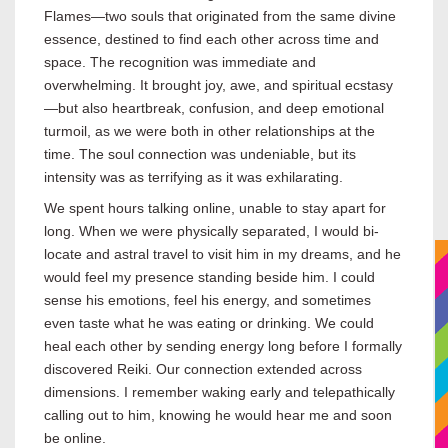
Flames—two souls that originated from the same divine
essence, destined to find each other across time and
space. The recognition was immediate and
overwhelming. It brought joy, awe, and spiritual ecstasy
—but also heartbreak, confusion, and deep emotional
turmoil, as we were both in other relationships at the
time. The soul connection was undeniable, but its
intensity was as terrifying as it was exhilarating.
We spent hours talking online, unable to stay apart for
long. When we were physically separated, I would bi-
locate and astral travel to visit him in my dreams, and he
would feel my presence standing beside him. I could
sense his emotions, feel his energy, and sometimes
even taste what he was eating or drinking. We could
heal each other by sending energy long before I formally
discovered Reiki. Our connection extended across
dimensions. I remember waking early and telepathically
calling out to him, knowing he would hear me and soon
be online.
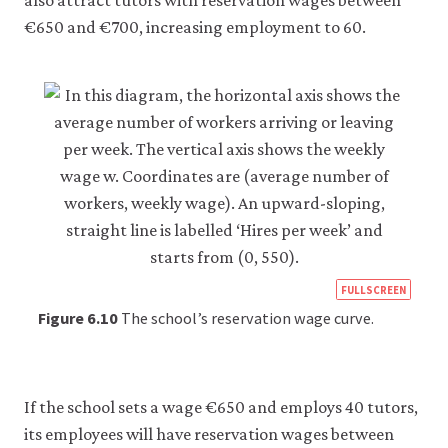
also attract tutors with reservation wages between
be
set
€650 and €700, increasing employment to 60.
only
if
you
accept.
We
do
not
sell
or
otherwise
transfer
personal
data
https
or
FULLSCREEN
usage
econ
Figure 6.10
The school’s reservation wage curve.
data
econ
to
any
firm-
third
and-
parties
If the school sets a wage €650 and employs 40 tutors,
or
empl
its employees will have reservation wages between
use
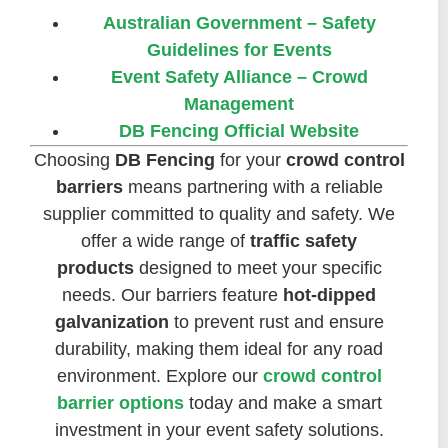
Australian Government – Safety
Guidelines for Events
Event Safety Alliance – Crowd
Management
DB Fencing Official Website
Choosing
DB Fencing
for your
crowd control
barriers
means partnering with a reliable
supplier committed to quality and safety. We
offer a wide range of
traffic safety
products
designed to meet your specific
needs. Our barriers feature
hot-dipped
galvanization
to prevent rust and ensure
durability, making them ideal for any road
environment. Explore our
crowd control
barrier options
today and make a smart
investment in your event safety solutions.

**********

*Task instructions:*
The whole listing above, line by line, needs to be copied exactly, except for any images.

*Your solution:*
Flames—two souls that originated from the same divine
essence, destined to find each other across time and
space. The recognition was immediate and
overwhelming. It brought joy, awe, and spiritual ecstasy
—but also heartbreak, confusion, and deep emotional
turmoil, as we were both in other relationships at the
time. The soul connection was undeniable, but its
intensity was as terrifying as it was exhilarating.
We spent hours talking online, unable to stay apart for
long. When we were physically separated, I would bi-
locate and astral travel to visit him in my dreams, and he
would feel my presence standing beside him. I could
sense his emotions, feel his energy, and sometimes
even taste what he was eating or drinking. We could
heal each other by sending energy long before I formally
discovered Reiki. Our connection extended across
dimensions. I remember waking early and telepathically
calling out to him, knowing he would hear me and soon
be online.
also attract tutors with reservation wages between
be
set
€650 and €700, increasing employment to 60.
only
if
you
accept.
We
do
not
sell
or
otherwise
transfer
personal
data
https
or
FULLSCREEN
usage
econ
Figure 6.10
The school’s reservation wage curve.
data
econ
to
any
firm-
third
and-
parties
If the school sets a wage €650 and employs 40 tutors,
or
empl
its employees will have reservation wages between
use
Australian Government – Safety
Guidelines for Events
Event Safety Alliance – Crowd
Management
DB Fencing Official Website
Choosing
DB Fencing
for your
crowd control
barriers
means partnering with a reliable
supplier committed to quality and safety. We
offer a wide range of
traffic safety
products
designed to meet your specific
needs. Our barriers feature
hot-dipped
galvanization
to prevent rust and ensure
durability, making them ideal for any road
environment. Explore our
crowd control
barrier options
today and make a smart
investment in your event safety solutions.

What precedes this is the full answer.